Money Matters: A Critical Look at Bank Architecture surveys the history and cultural significance of bank architecture, focusing on bank architecture as a building typology rather than in the context of a single architect or architectural firm. Challenging the standard notion that bank buildings are repetitive, dull and conservative, the exhibition reveals banks as patrons of architectural innovation, whose buildings possess vital communicative power.
Eleven photographers were specially commissioned to give their interpretative points of view on these banking icons. The photographers include Robert Bourdeau, Edward Burtynsky, David Duchow, and David Miller from Canada as well as Marilyn Bridges, James Iska, Len Jenshel, John Pfahl, George Tice, Catherine Wagner and Serge Hambourg from the United States.
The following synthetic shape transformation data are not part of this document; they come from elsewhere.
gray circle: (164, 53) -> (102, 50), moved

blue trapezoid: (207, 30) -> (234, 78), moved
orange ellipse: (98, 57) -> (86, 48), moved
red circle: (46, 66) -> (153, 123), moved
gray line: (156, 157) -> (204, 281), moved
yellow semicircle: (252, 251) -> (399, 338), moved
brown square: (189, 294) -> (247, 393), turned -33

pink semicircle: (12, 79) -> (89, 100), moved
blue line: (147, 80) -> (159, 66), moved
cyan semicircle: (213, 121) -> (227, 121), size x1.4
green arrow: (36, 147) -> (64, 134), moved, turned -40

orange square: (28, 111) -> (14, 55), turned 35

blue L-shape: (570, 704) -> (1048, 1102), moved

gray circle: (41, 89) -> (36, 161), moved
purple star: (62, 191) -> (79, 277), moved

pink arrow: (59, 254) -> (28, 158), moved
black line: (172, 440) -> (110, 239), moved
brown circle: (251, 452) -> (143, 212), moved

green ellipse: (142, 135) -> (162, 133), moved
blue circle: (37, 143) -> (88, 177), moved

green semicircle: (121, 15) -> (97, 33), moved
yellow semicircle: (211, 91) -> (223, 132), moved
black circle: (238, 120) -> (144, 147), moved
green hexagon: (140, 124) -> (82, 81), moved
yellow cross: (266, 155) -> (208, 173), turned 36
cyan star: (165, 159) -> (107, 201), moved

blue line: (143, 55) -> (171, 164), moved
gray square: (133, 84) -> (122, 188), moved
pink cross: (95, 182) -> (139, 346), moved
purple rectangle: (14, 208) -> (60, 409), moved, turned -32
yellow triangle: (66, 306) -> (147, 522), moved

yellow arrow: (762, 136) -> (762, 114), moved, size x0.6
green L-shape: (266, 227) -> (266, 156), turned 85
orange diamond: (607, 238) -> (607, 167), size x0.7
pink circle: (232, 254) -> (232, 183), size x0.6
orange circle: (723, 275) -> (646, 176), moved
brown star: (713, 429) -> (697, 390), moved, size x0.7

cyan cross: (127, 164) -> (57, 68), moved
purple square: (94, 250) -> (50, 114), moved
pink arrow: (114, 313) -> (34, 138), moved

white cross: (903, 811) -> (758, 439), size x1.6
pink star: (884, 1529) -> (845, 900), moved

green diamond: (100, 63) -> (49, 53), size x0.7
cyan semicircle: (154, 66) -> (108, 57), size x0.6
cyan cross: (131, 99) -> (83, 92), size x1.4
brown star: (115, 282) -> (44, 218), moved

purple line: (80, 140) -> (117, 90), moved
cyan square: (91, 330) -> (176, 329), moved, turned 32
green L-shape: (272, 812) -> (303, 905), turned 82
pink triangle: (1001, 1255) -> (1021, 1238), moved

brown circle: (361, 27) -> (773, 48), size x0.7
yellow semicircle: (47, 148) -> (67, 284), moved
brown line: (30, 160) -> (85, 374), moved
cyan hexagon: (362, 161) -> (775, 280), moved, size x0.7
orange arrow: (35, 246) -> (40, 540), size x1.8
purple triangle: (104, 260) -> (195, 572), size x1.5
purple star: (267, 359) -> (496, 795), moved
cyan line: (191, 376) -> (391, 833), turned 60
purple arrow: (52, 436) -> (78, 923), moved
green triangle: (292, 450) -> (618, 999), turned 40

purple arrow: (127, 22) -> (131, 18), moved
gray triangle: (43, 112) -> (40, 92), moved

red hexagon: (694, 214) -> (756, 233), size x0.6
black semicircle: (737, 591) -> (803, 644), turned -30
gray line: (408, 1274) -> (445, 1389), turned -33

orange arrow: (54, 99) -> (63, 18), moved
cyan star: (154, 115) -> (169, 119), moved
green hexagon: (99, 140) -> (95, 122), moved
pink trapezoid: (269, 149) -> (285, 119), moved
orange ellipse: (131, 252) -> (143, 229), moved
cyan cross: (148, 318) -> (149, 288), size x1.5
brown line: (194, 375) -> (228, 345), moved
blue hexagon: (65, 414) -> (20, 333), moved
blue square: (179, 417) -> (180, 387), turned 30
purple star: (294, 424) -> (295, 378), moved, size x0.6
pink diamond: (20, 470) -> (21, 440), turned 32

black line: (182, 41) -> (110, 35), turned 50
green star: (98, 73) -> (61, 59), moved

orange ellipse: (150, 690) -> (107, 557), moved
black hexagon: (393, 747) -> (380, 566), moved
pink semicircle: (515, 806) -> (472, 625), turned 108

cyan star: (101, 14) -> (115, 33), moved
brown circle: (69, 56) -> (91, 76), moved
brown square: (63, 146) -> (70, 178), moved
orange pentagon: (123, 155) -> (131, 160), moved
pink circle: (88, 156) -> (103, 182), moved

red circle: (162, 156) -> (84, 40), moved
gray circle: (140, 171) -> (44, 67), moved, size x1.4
Historical photographs by master photographers Berenice Abbott, Charles Pratt, Paul Strand, and John Szarkowski supplement the exhibition.
Money Matters travelled to the Museum of Fine Arts, Houston, the Chicago Historical Society, the Vancouver Museum, the National Gallery of Canada, Ottawa, the Royal Ontario Museum, Toronto, and the National Building Museum, Washington, DC.
Organized by the Museum of Fine Arts, Houston, and the Parnassus Foundation.
Curated by Anne Tucker, Museum of Fine Arts, Houston, with Susan Wagg.